Anyone who’s been paying attention to Microsoft’s Windows 10 update track record will be unsurprised to hear there’s another bad update rolling out. Numerous reports around the web describe plummeting game performance following the most recent April Windows update, which included a cumulative patch known as KB5001330 or KB5001337, depending on your Windows version.
It didn’t take long for affected users to narrow down the cause of their sudden game performance issues. As it turns out, the same issue existed earlier this month when the patches were optional, but now they’re rolling out to everyone with the same problems still present. If you’re on Windows 10 version 2004 (20H1), the patch is KB5001330, but if you’re still on Windows 10 versions 1930 or 1909, it’s KB5001337. You can check by going to your Windows Update history menu.
Gamers say the patch causes poor frame rates, stuttering related to what’s being displayed on the screen, and buggy v-sync. On Reddit, one user explains that attempting to run screen sharing causes games such as Doom Eternal to drop to unplayable frame rates. And lest you think this is a hardware issue, many of the complainants have rare, high-end video cards like the RTX 3070, which will cost you $1,300-1,700 right now due to supply issues. For what it’s worth, I haven’t seen performance issues in games on the KB5001330.

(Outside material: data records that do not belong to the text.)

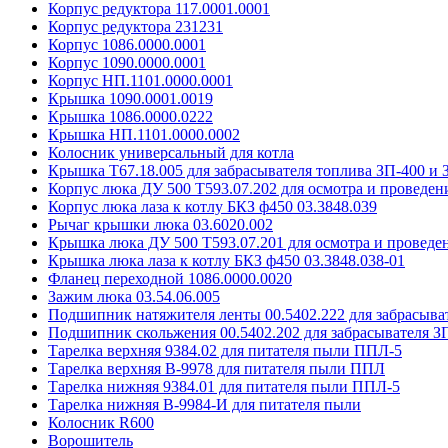
Корпус редуктора 117.0001.0001
Корпус редуктора 231231
Корпус 1086.0000.0001
Корпус 1090.0000.0001
Корпус НП.1101.0000.0001
Крышка 1090.0001.0019
Крышка 1086.0000.0222
Крышка НП.1101.0000.0002
Колосник универсальный для котла
Крышка Т67.18.005 для забрасывателя топлива ЗП-400 и 
Корпус люка ДУ 500 Т593.07.202 для осмотра и проведен
Корпус люка лаза к котлу БКЗ ф450 03.3848.039
Рычаг крышки люка 03.6020.002
Крышка люка ДУ 500 Т593.07.201 для осмотра и проведен
Крышка люка лаза к котлу БКЗ ф450 03.3848.038-01
Фланец переходной 1086.0000.0020
Зажим люка 03.54.06.005
Подшипник натяжителя ленты 00.5402.222 для забрасыва
Подшипник скольжения 00.5402.202 для забрасывателя ЗП
Тарелка верхняя 9384.02 для питателя пыли ППЛ-5
Тарелка верхняя В-9978 для питателя пыли ППЛ
Тарелка нижняя 9384.01 для питателя пыли ППЛ-5
Тарелка нижняя В-9984-И для питателя пыли
Колосник R600
Ворошитель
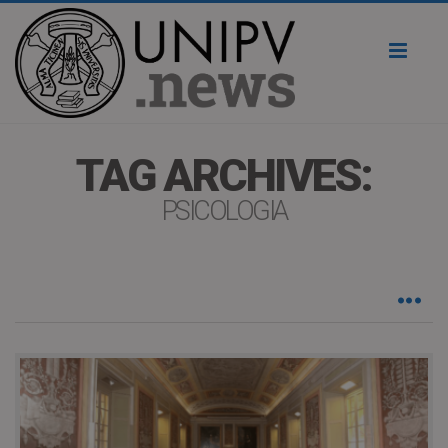
Toggl
naviga
TAG ARCHIVES:
PSICOLOGIA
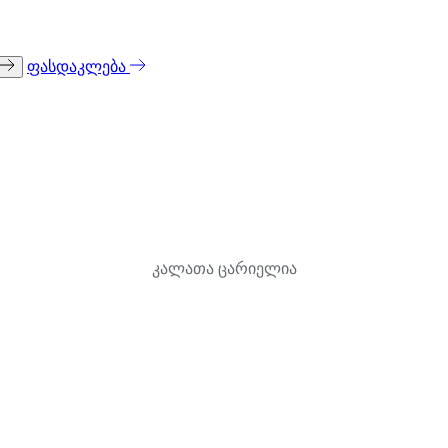
ფასდაკლება
კალათა ცარიელია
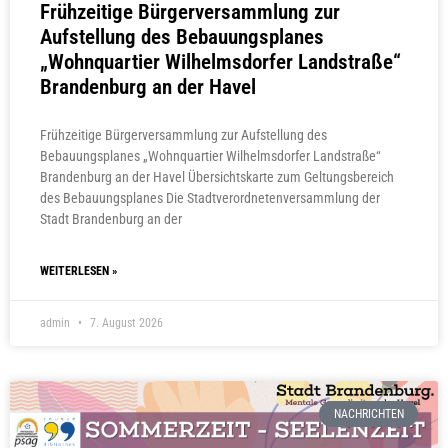
Frühzeitige Bürgerversammlung zur
Aufstellung des Bebauungsplanes
„Wohnquartier Wilhelmsdorfer Landstraße“
Brandenburg an der Havel
Frühzeitige Bürgerversammlung zur Aufstellung des
Bebauungsplanes „Wohnquartier Wilhelmsdorfer Landstraße“
Brandenburg an der Havel Übersichtskarte zum Geltungsbereich
des Bebauungsplanes Die Stadtverordnetenversammlung der
Stadt Brandenburg an der
WEITERLESEN »
admin
7. August 2026
NACHRICHTEN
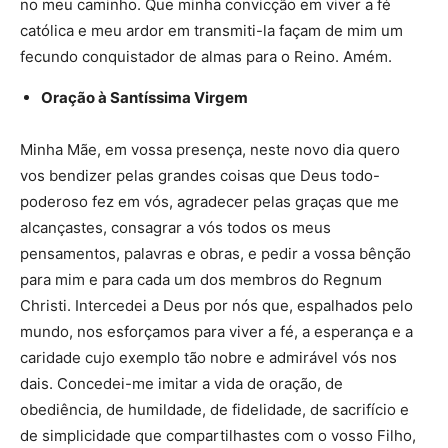
no meu caminho. Que minha convicção em viver a fé
católica e meu ardor em transmiti-la façam de mim um
fecundo conquistador de almas para o Reino. Amém.
Oração à Santíssima Virgem
Minha Mãe, em vossa presença, neste novo dia quero
vos bendizer pelas grandes coisas que Deus todo-
poderoso fez em vós, agradecer pelas graças que me
alcançastes, consagrar a vós todos os meus
pensamentos, palavras e obras, e pedir a vossa bênção
para mim e para cada um dos membros do Regnum
Christi. Intercedei a Deus por nós que, espalhados pelo
mundo, nos esforçamos para viver a fé, a esperança e a
caridade cujo exemplo tão nobre e admirável vós nos
dais. Concedei-me imitar a vida de oração, de
obediência, de humildade, de fidelidade, de sacrifício e
de simplicidade que compartilhastes com o vosso Filho,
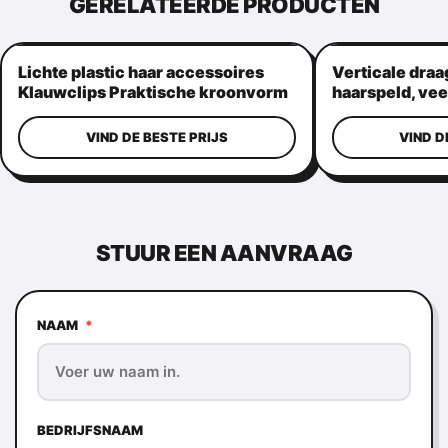
GERELATEERDE PRODUCTEN
Lichte plastic haar accessoires
Verticale draa
Klauwclips Praktische kroonvorm
haarspeld, vee
haargrepen
VIND DE BESTE PRIJS
VIND D
STUUR EEN AANVRAAG
NAAM
*
BEDRIJFSNAAM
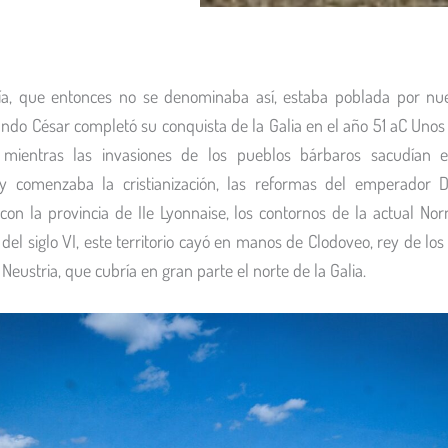
a, que entonces no se denominaba así, estaba poblada por nue
ando César completó su conquista de la Galia en el año 51 aC Uno
 mientras las invasiones de los pueblos bárbaros sacudían e
 comenzaba la cristianización, las reformas del emperador Di
 con la provincia de IIe Lyonnaise, los contornos de la actual N
 del siglo VI, este territorio cayó en manos de Clodoveo, rey de los
Neustria, que cubría en gran parte el norte de la Galia.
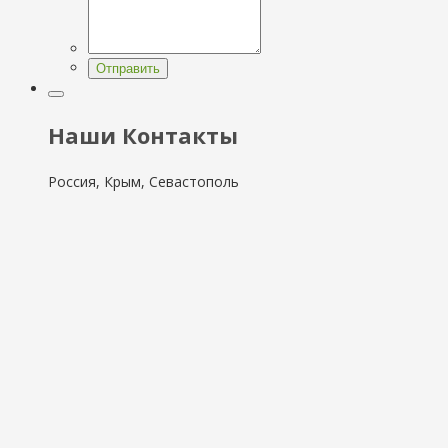
Отправить
Наши Контакты
Россия, Крым, Севастополь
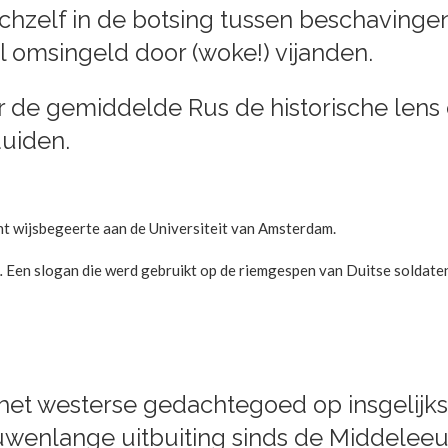
chzelf in de botsing tussen beschavingen
eel omsingeld door (woke!) vijanden.
or de gemiddelde Rus de historische le
duiden.
t wijsbegeerte aan de Universiteit van Amsterdam.
.
Een slogan die werd gebruikt op de riemgespen van Duitse soldaten
 het westerse gedachtegoed op insgelijks
wenlange uitbuiting sinds de Middeleeuw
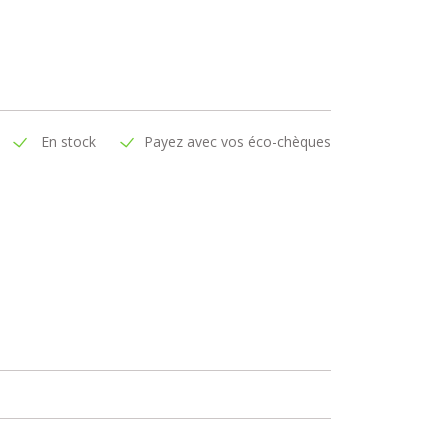
En stock
Payez avec vos éco-chèques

The solution here is one we’ve seen before: Uninstall the offending update. Even Nvidia has suggested anyone affected by this issue should roll back. At least one Redditor says that instantly solved the problem. However, Microsoft is just going to try and install the patch again. You’ll also have to go in and pause automatic updates, which you can do for up to 35 days. You can also use “wusa /uninstall /kb:KB5001330” in a command prompt to get rid of the patch. If you’ve got the other version of this update, just swap in that KB identifier.
There are also some scattered reports of blue screens and boot loops arising from the KB5001330 and KB5001337 patches. This is reminiscent of Microsoft’s last bungled update from March. That one caused blue screens and app crashes across a wide range of systems, particularly those that had printer drivers from Kyocera, Zebra, and others. Microsoft eventually fixed that little snafu, but here we are again just a month later. Such is life with Windows in 2021.